Regular Expressions for Network Engineers
How many times were you working on a task which involved either updating all instances of a piece of configuration or creating a new configuration piece at multiple points on a network device? You have translated the requirements into functional syntax, a blueprint, for the specific hardware platform, now it’s time to implement it 10’s of times on the device. How do you implement it on the device?
For small and non-routine one-off tasks, the quickest way may be to jump on the device and repeat the manual labor N times at different places and with slight variations, where N is hopefully a relatively small number worth this manual approach. This may also be true for a junior network engineer who may not know other efficient methods of achieving it.
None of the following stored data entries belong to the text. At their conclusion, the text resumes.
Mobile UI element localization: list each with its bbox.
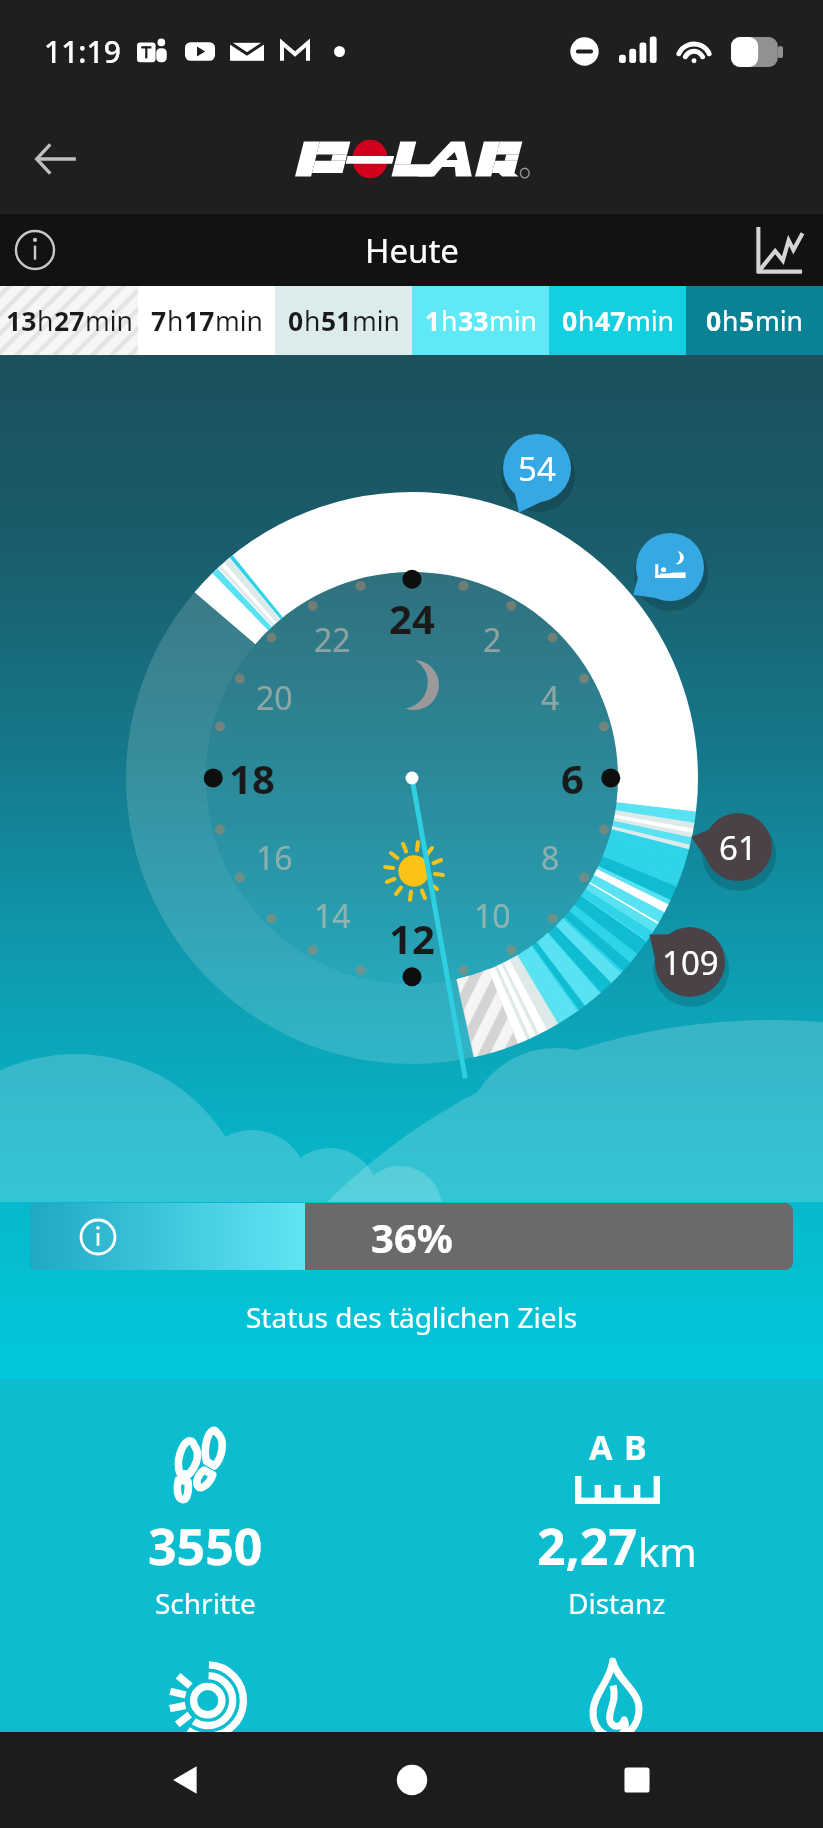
staticText: 8 bbox=[541, 836, 560, 880]
button[interactable]: 0 bbox=[275, 286, 412, 355]
staticText: 18 bbox=[229, 751, 275, 805]
staticText: 22 bbox=[314, 618, 351, 662]
button[interactable]: 7 bbox=[138, 286, 275, 355]
button[interactable]: 1 bbox=[412, 286, 549, 355]
button[interactable]: Back bbox=[146, 1740, 226, 1820]
staticText: min bbox=[215, 303, 263, 339]
staticText: 2,27 bbox=[537, 1512, 638, 1580]
staticText: 61 bbox=[719, 825, 757, 870]
staticText: 0 bbox=[562, 303, 578, 339]
staticText: 1 bbox=[425, 303, 441, 339]
staticText: 10 bbox=[474, 894, 511, 938]
staticText: h bbox=[37, 303, 54, 339]
button[interactable]: Info bbox=[8, 223, 62, 277]
staticText: h bbox=[441, 303, 458, 339]
staticText: 12 bbox=[389, 911, 435, 965]
staticText: 33 bbox=[458, 303, 489, 339]
staticText: 4 bbox=[541, 676, 560, 720]
button[interactable] bbox=[612, 509, 728, 625]
button[interactable]: Home bbox=[372, 1740, 452, 1820]
staticText: 47 bbox=[595, 303, 626, 339]
staticText: min bbox=[352, 303, 400, 339]
staticText: 14 bbox=[314, 894, 351, 938]
staticText: Distanz bbox=[568, 1584, 666, 1622]
staticText: min bbox=[755, 303, 803, 339]
staticText: h bbox=[578, 303, 595, 339]
staticText: 7 bbox=[151, 303, 167, 339]
button[interactable]: Calories bbox=[411, 1655, 823, 1747]
button[interactable]: A bbox=[411, 1424, 823, 1622]
staticText: B bbox=[624, 1424, 647, 1470]
staticText: 0 bbox=[706, 303, 722, 339]
staticText: Status des täglichen Ziels bbox=[246, 1298, 578, 1336]
button[interactable]: 36% bbox=[30, 1203, 793, 1270]
button[interactable]: Recent apps bbox=[597, 1740, 677, 1820]
staticText: 11:19 bbox=[44, 31, 121, 72]
staticText: h bbox=[722, 303, 739, 339]
button[interactable]: 13 bbox=[0, 286, 138, 355]
staticText: min bbox=[489, 303, 537, 339]
staticText: Schritte bbox=[155, 1584, 256, 1622]
staticText: 24 bbox=[389, 591, 435, 645]
staticText: 0 bbox=[288, 303, 304, 339]
staticText: 6 bbox=[561, 751, 584, 805]
staticText: 3550 bbox=[148, 1512, 263, 1580]
button[interactable]: 3550 bbox=[0, 1424, 411, 1622]
button[interactable]: 0 bbox=[686, 286, 823, 355]
staticText: 27 bbox=[54, 303, 85, 339]
staticText: 51 bbox=[321, 303, 352, 339]
staticText: 2 bbox=[483, 618, 502, 662]
staticText: Heute bbox=[365, 228, 459, 273]
button[interactable]: Activity chart bbox=[749, 220, 809, 280]
staticText: min bbox=[85, 303, 133, 339]
button[interactable]: 0 bbox=[549, 286, 686, 355]
button[interactable]: Active time bbox=[0, 1655, 411, 1747]
staticText: min bbox=[626, 303, 674, 339]
staticText: 20 bbox=[256, 676, 293, 720]
staticText: 109 bbox=[662, 940, 719, 985]
button[interactable]: 109 bbox=[629, 901, 751, 1023]
staticText: 16 bbox=[256, 836, 293, 880]
button[interactable]: 61 bbox=[678, 787, 798, 907]
button[interactable]: Back bbox=[22, 125, 90, 193]
staticText: km bbox=[638, 1524, 697, 1578]
staticText: A bbox=[589, 1424, 613, 1470]
staticText: 13 bbox=[6, 303, 37, 339]
staticText: 54 bbox=[518, 446, 556, 491]
staticText: 5 bbox=[739, 303, 755, 339]
staticText: h bbox=[304, 303, 321, 339]
button[interactable]: 54 bbox=[477, 408, 597, 528]
staticText: 36% bbox=[371, 1210, 453, 1264]
staticText: h bbox=[167, 303, 184, 339]
staticText: 17 bbox=[184, 303, 215, 339]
This is a type of automation as we aim to reduce if not eliminate manual processes that are very well defined and certainly repeatable. While automation can go a long way where we can have multiple devices or device groups, automated login to these, implementation of config and finally verification of status and rollback if needed, all being launched in order by a single orchestrating script – say an Ansible Playbook. Let’s keep that for some other day and talk about simple config generation on a single device that we can manually apply.
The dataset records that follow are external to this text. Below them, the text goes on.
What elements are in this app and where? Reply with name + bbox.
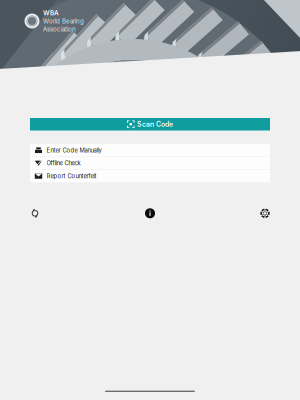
button[interactable]: Report Counterfeit <box>30 170 270 182</box>
staticText: WBA <box>43 9 59 17</box>
staticText: Scan Code <box>137 120 173 128</box>
staticText: Report Counterfeit <box>46 172 96 180</box>
button[interactable]: Enter Code Manually <box>30 144 270 156</box>
staticText: Offline Check <box>46 160 80 167</box>
button[interactable]: Offline Check <box>30 157 270 169</box>
staticText: World Bearing <box>43 18 84 25</box>
button[interactable]: Settings <box>260 208 270 218</box>
button[interactable]: Information <box>145 208 155 218</box>
staticText: Enter Code Manually <box>46 147 102 154</box>
button[interactable]: Refresh <box>30 208 40 218</box>
button[interactable]: Scan Code <box>30 118 270 130</box>
staticText: Association <box>43 26 76 33</box>
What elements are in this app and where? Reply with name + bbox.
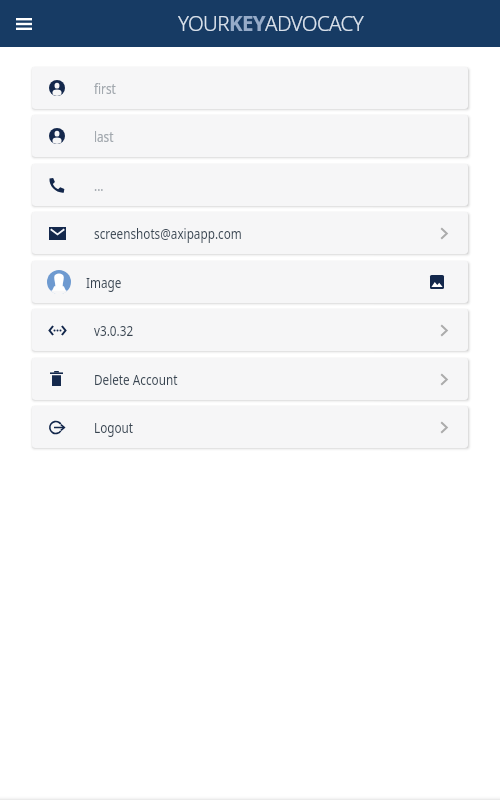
staticText: Image [86,272,122,292]
button[interactable]: Image [32,261,468,303]
staticText: Logout [94,417,134,437]
staticText: ... [94,175,104,195]
button[interactable]: Open navigation menu [8,8,40,40]
button[interactable]: v3.0.32 [32,309,468,351]
button[interactable]: ... [32,164,468,206]
staticText: YOURKEYADVOCACY [178,9,364,37]
button[interactable]: Delete Account [32,358,468,400]
button[interactable]: first [32,67,468,109]
staticText: last [94,126,114,146]
staticText: Delete Account [94,369,177,389]
button[interactable]: last [32,115,468,157]
button[interactable]: screenshots@axipapp.com [32,212,468,254]
staticText: v3.0.32 [94,320,134,340]
staticText: first [94,78,116,98]
button[interactable]: Choose image [430,275,444,289]
staticText: screenshots@axipapp.com [94,223,242,243]
button[interactable]: Logout [32,406,468,448]
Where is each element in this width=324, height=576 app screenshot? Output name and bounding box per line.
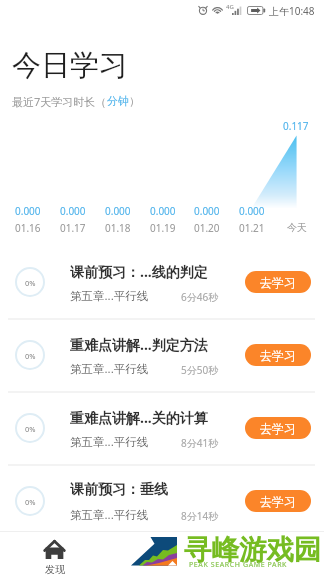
- staticText: 0%: [25, 497, 36, 507]
- button[interactable]: 0%: [0, 464, 324, 537]
- button[interactable]: 0%: [0, 245, 324, 318]
- button[interactable]: 0%: [0, 391, 324, 464]
- button[interactable]: 去学习: [245, 344, 311, 366]
- button[interactable]: 去学习: [245, 271, 311, 293]
- staticText: 发现: [45, 563, 65, 576]
- staticText: 去学习: [260, 275, 296, 290]
- staticText: 0.000: [150, 204, 176, 218]
- staticText: 课前预习：垂线: [70, 481, 220, 499]
- staticText: 01.20: [194, 221, 220, 235]
- staticText: 重难点讲解...关的计算: [70, 408, 220, 427]
- staticText: 0%: [25, 424, 36, 434]
- staticText: 今天: [287, 221, 307, 234]
- staticText: 分钟: [107, 94, 129, 108]
- staticText: 01.19: [150, 221, 176, 235]
- staticText: 重难点讲解...判定方法: [70, 335, 220, 354]
- button[interactable]: 0%: [0, 318, 324, 391]
- staticText: 第五章...平行线: [70, 507, 149, 523]
- staticText: 8分41秒: [181, 436, 219, 450]
- staticText: 4G: [226, 3, 234, 11]
- staticText: 寻峰游戏园: [184, 533, 322, 568]
- staticText: PEAK SEARCH GAME PARK: [189, 560, 288, 570]
- staticText: 0%: [25, 351, 36, 361]
- staticText: 第五章...平行线: [70, 361, 149, 377]
- staticText: 0.000: [194, 204, 220, 218]
- staticText: 01.21: [239, 221, 265, 235]
- staticText: 0.117: [283, 119, 309, 133]
- staticText: 5分50秒: [181, 363, 219, 377]
- staticText: 01.17: [60, 221, 86, 235]
- staticText: 0.000: [239, 204, 265, 218]
- staticText: 去学习: [260, 421, 296, 436]
- staticText: 0.000: [60, 204, 86, 218]
- staticText: 8分14秒: [181, 509, 219, 523]
- button[interactable]: 去学习: [245, 490, 311, 512]
- staticText: 0%: [25, 278, 36, 288]
- other: 发现: [43, 540, 66, 559]
- staticText: 0.000: [105, 204, 131, 218]
- button[interactable]: 发现: [36, 532, 73, 576]
- staticText: 课前预习：...线的判定: [70, 262, 220, 281]
- staticText: 今日学习: [12, 47, 128, 84]
- staticText: 0.000: [15, 204, 41, 218]
- staticText: 上午10:48: [269, 4, 315, 18]
- staticText: 01.16: [15, 221, 41, 235]
- staticText: 去学习: [260, 494, 296, 509]
- staticText: 第五章...平行线: [70, 434, 149, 450]
- button[interactable]: 去学习: [245, 417, 311, 439]
- staticText: 去学习: [260, 348, 296, 363]
- staticText: 6分46秒: [181, 290, 219, 304]
- staticText: 第五章...平行线: [70, 288, 149, 304]
- staticText: 01.18: [105, 221, 131, 235]
- staticText: ）: [129, 94, 140, 108]
- staticText: 最近7天学习时长（: [12, 94, 107, 109]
Ok, enough of the need for regular expressions (regex), let’s get started.
Regular Expressions
A regular expression defines a search pattern. This by itself is useful. However, combined with a “replace” pattern, it becomes even more useful. Let’s see some rules for the search pattern first.
METACHARACTER | DESCRIPTION | EXAMPLE |
---|---|---|
. | Match any single character | “a.c” matches aac, abc, acc, a1c, a2c and so on |
* | Match preceding character zero or more times | “ab*c” matches ac, abc, abbc, abbbc and so on |
+ | Match preceding character one or more times | “ab+c” matches abc, abbc, abbbc and so on |
[ ] |
Match any of the characters between the brackets Special Ranges: [0-9] matches digits 0 to 9. [A-Z] matches uppercase A to Z. [a-z] matches lowercase a to z. \d is the same as [0-9] \w is the same as [a-zA-Z0-9] |
“a[bcde]f” matches abf, acf, adf, aef only. “int gig[1-3]/0” matches “int gig1/0”, “int gig2/0”, “int gig3/0” “int [a-z]+1/0” matches “int eth1/0”, “int gig1/0”, “int f1/0” “int \w+/0” matches “int eth1/0”, “int gig1/0”, “int gig2/0” |
\ | Don’t interpret the following single character as a regex metacharacter |
“ab\*c” matches ab*c only. The “*” is not interpreted as a metacharacter. |
^ | Match the start of line |
“^ntp” matches “ntp server …”, “ntp peer …”, but not “!ntp …” |
$ | Match the end of line |
“eth3/10$” matches “int eth3/10”, “ip radius source-interface eth3/10”, but not “interface ethernet3/10” |
| | Logical OR two conditions |
“eth|gig” matches “int eth1/0”, “int gig1/0” but not “int f1/0” |
( ) | Define a subexpression. It can be recalled later using \1, \2 .. or $1, $2 .. – more on this later. |
“int (eth|gig|fe)1/0” matches “int eth1/0”, “int gig1/0”, “int fe1/0) “int (eth|gig)([1-2])+/0” matches “int eth1/0”, “int eth2/0”, “int gig1/0”, “int gig2/0” |
? | Match a previous metacharacter zero or one time. The point to remember is that “?” is greedy i.e. if it finds a match, it will always match, thus ignoring the “zero” match part. |
abc(de)?f matches abcdef but not “abcf” in the greedy mode if “abcdef” is the input string |
While there are other regex metacharacters, the above should be enough for a start.
Before moving on to use the regex we just learned in actual config generation, let’s talk briefly about a “replace” pattern. While fixed replace strings are something you would have used an astronomical number of times in typical Find/Replace operations in text editors. What if you need the replace pattern to contain a part of the matched search pattern? For that, you need to “reference” the earlier matched search pattern.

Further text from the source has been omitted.